1. Field of the Invention
This invention generally relates to methods for altering surface characteristics of microspheres. Certain embodiments include coupling an enolic acid to the microsphere to modify the surface characteristics of the microsphere such that a reagent can be coupled to the microsphere via the enolic acid.
2. Description of the Related Art
The following descriptions and examples are not admitted to be prior art by virtue of their inclusion within this section.
Spectroscopic techniques are widely employed in the analysis of chemical and biological systems. Most often, these techniques involve measuring the absorption or emission of electromagnetic radiation by the material of interest. One such application is in the field of microarrays, which is a technology exploited by a large number of disciplines including the combinatorial chemistry and biological assay industries. One company, Luminex Corporation of Austin, Tex., has developed a system in which biological assays are performed on the surface of variously colored fluorescent microspheres. One example of such a system is illustrated in U.S. Pat. No. 5,981,180 to Chandler et al., which is incorporated by reference as if fully set forth herein. In such a fluid flow device, microspheres are interrogated by laser excitation and fluorescence detection of each individual microsphere as it passes at relatively high speed through a detection zone. Measurement data generated by such a system may be easily exported to a database for further analysis.
Assays based on fluorescent microspheres for multiplexed analysis have been also reported by several groups and individuals as described by Fulton et al., Clin. Chem., 1997, 43, 1749-1756; Kettman et al., Cytometry, 1998, 33, 234-243; McDade et al., Med. Dev. Diag. Indust., 1997, 19(4), 75-82; McHugh, Methods Cell Biol., 1994, 42, 575-595; and Nikiforov et al., Nucleic Acid Res., 1994, 22, 4167-4175; and U.S. Pat. No. 5,736,330 to Fulton, U.S. Pat. No. 6,046,807 to Chandler, U.S. Pat. No. 6,057,107 to Fulton, U.S. Pat. No. 6,139,800 to Chandler, U.S. Pat. No. 6,268,222 to Chandler et al., U.S. Pat. No. 6,366,354 to Chandler, U.S. Pat. No. 6,411,904 to Chandler, and U.S. Pat. No. 6,449,562 to Chandler et al., which are incorporated by reference as if fully set forth herein.
In the above-mentioned systems, fluorescent dyes are absorbed into the microspheres and/or bound to the surface of the microspheres. The dyes are chosen based on their ability to emit light in the wavelength of a chosen detection window of the system. Further, the detection windows are spaced apart by a number of wavelengths, and the dyes are designed to minimize the overlap of a dye's fluorescent signal within adjacent detection windows. By employing two detection windows and two dyes, each at 10 different concentrations, there would thus be 100 fluorescently distinguishable microsphere sets.

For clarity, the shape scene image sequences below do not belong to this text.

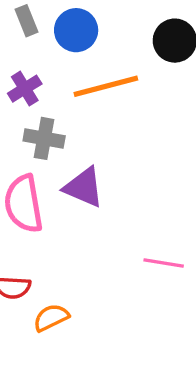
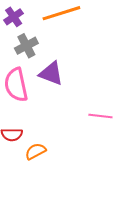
gray cross: (44, 138) -> (26, 46), turned -35

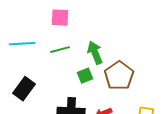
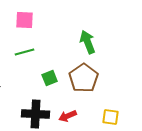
green arrow: (95, 53) -> (88, 42), moved

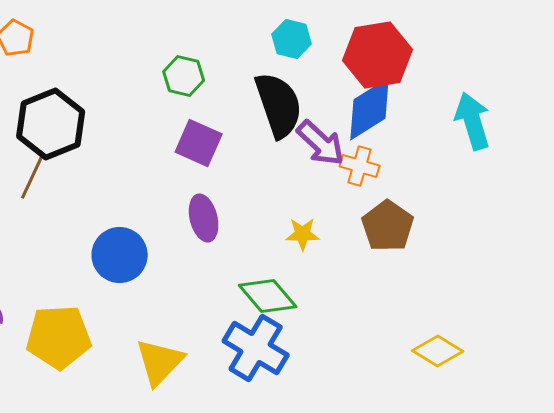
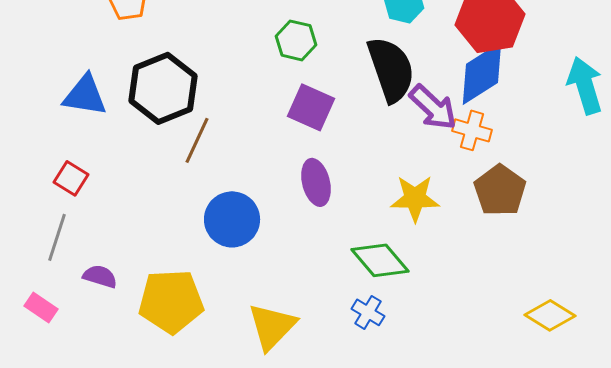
brown line: (33, 176) -> (197, 140), moved
yellow star: (303, 234) -> (415, 198), size x1.4
blue cross: (256, 348) -> (368, 312), size x0.5

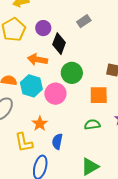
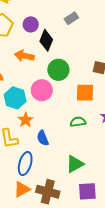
cyan hexagon: (31, 86) -> (15, 98), moved
blue semicircle: (57, 141) -> (43, 138), turned -35

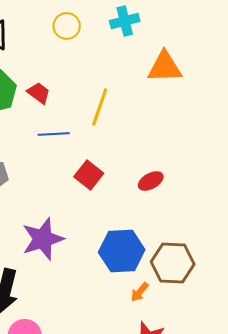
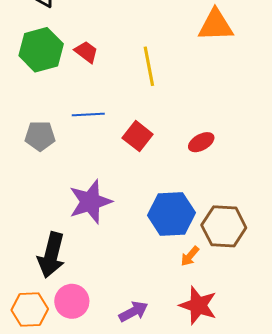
yellow line: (100, 107) -> (149, 66), turned -30
blue line: (54, 134) -> (88, 114), moved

In the last three decades, advancements in the fields of affinity chromatography, solid-phase synthesis, and immobilization of bio-macromolecules, such as proteins, oligonucleotides and the like, have led to microsphere-based biomedical applications. For example, one or more biomolecules may be bound to the surface of microspheres. The one or more biomolecules are selected based on the specific assay to be carried out. For example, one population of microspheres may include different subsets of microspheres, each coupled to a different antigen. The subsets may be combined with a sample, and the assay may be performed to determine which antibodies are present in the sample. The biomolecule(s) that are bound to the microspheres may include any biomolecules known in the art.

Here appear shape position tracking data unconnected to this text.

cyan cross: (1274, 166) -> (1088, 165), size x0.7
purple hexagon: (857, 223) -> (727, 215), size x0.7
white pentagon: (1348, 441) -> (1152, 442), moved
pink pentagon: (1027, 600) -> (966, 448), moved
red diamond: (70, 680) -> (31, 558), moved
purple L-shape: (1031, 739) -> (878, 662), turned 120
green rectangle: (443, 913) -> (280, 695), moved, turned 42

The immobilization of biomolecules or any other such entities can be achieved by coupling by (a) ionic interactions; (b) adsorption; (c) complexation (e.g. “metal-coordination” mediated coupling); and (d) covalent bond formation between active/stable reactive groups on the surface and specific functional groups on the entity to be immobilized. For example, particles (e.g., micro- and nano-spheres; nanotubes; metal particles including one or more metals with any size, shape, or composition; semiconductor particles; molecularly imprinted polymers (MIPS); magnetic particles; and other dyed materials) and microtiter plates are common solid matrices in many immobilization systems. Preparing and maintaining the active, functionalized surface of the solids are important to assure immobilization of biological material for development of a sufficiently sensitive assay. Current procedures for immobilization of biomolecules on solid surfaces generally involve reactions of activated carboxyl, amino-, hydroxyl- or thiol-groups on the solid surfaces with the biomolecules. After activation of, or introduction of a functionalized spacer to, these groups, the activated groups provide sites on the solid surface for direct attachment of the biomolecules.
Currently used groups for providing direct attachment sites, however, have a number of disadvantages. For example, most of these functional groups (such as N-hydroxysuccinimide (NHS) esters, isothiocyanates, etc.) are prone to hydrolysis in an aqueous environment and become non-reactive (i.e., chemically inactive) in a matter of less than an hour. Therefore, such functional groups may undesirably exhibit time-dependent variations in the quantity, repeatability, and uniformity with which biomolecules may be attached to the surface of solids using these functional groups.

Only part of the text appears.